Faced with criticism by lawmakers, Comcast says it will wait until 2022 before moving forward with plans to impose data caps on subscribers in 14 Northeast and mid-Atlantic states and the District of Columbia.
“We recognize that our data plan was new for our customers in the Northeast, and while only a very small percentage of customers need additional data, we are providing them with more time to become familiar with the new plan,” the company stated Thursday.
The move marks a reversal for the broadband provider, which said in November that it planned to impose caps of 1.2 Terabytes of data per month throughout the country.
Consumers who exceeded the cap would have been charged an extra $10 per 50 Gigabytes, unless they paid extra for an unlimited data plan.
Comcast currently deploys caps across around two-thirds of its footprint, but not in the Northeast and mid-Atlantic -- where the broadband carrier faces competition from Verizon's Fios.
News of Comcast's plan quickly drew a backlash by elected officials.
In Massachusetts, state lawmakers introduced a bill that would prohibit wireline broadband providers from raising prices, imposing data caps or shutting off service to people who can't pay due to hardship caused by the COVID-19 pandemic.
On the federal level, Reps. Frank Pallone, Jr. (D-New Jersey), Mike Doyle (D-Pennsylvania) and Jerry McNerney (D-California) blasted Comcast's plan as an "egregious action."
"Households and small businesses across the country need high-speed, reliable broadband more than ever but are struggling to make ends meet," the lawmakers wrote.
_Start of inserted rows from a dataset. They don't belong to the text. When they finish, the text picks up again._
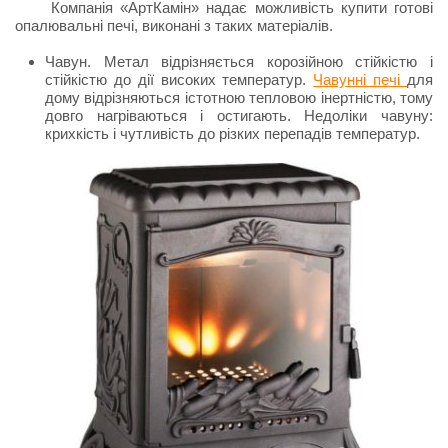
Компанія «АртКамін» надає можливість купити готові
опалювальні печі, виконані з таких матеріалів.
Чавун. Метал відрізняється корозійною стійкістю і
стійкістю до дії високих температур.
Чавунні печі
для
дому відрізняються істотною тепловою інертністю, тому
довго нагріваються і остигають. Недоліки чавуну:
крихкість і чутливість до різких перепадів температур.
Comcast says 5% of customers use more than 1.2 TB of data per month; those subscribers account for 20% of the network traffic.
Comcast first rolled out data caps in 2008, when the company set them at 250 GB per month. The broadband provider has since increased the caps several times, most recently in July, from 1 TB to 1.2 TB per month.
Consumer advocacy groups have long objected to data caps, arguing that they are arbitrary and amount to a price hike.
Advocates also say cable providers like Comcast have an incentive to price broadband at rates that will discourage people from replacing their cable video packages with streaming services.
On Friday, Massachusetts Attorney General Maura Healey cheered news of Comcast's decision to delay.
"Great news for Comcast customers," she tweeted. "Enforcing a new fee at a time when remote education and work is necessary to keep residents safe during the COVID-19 pandemic was ill-conceived and poorly timed."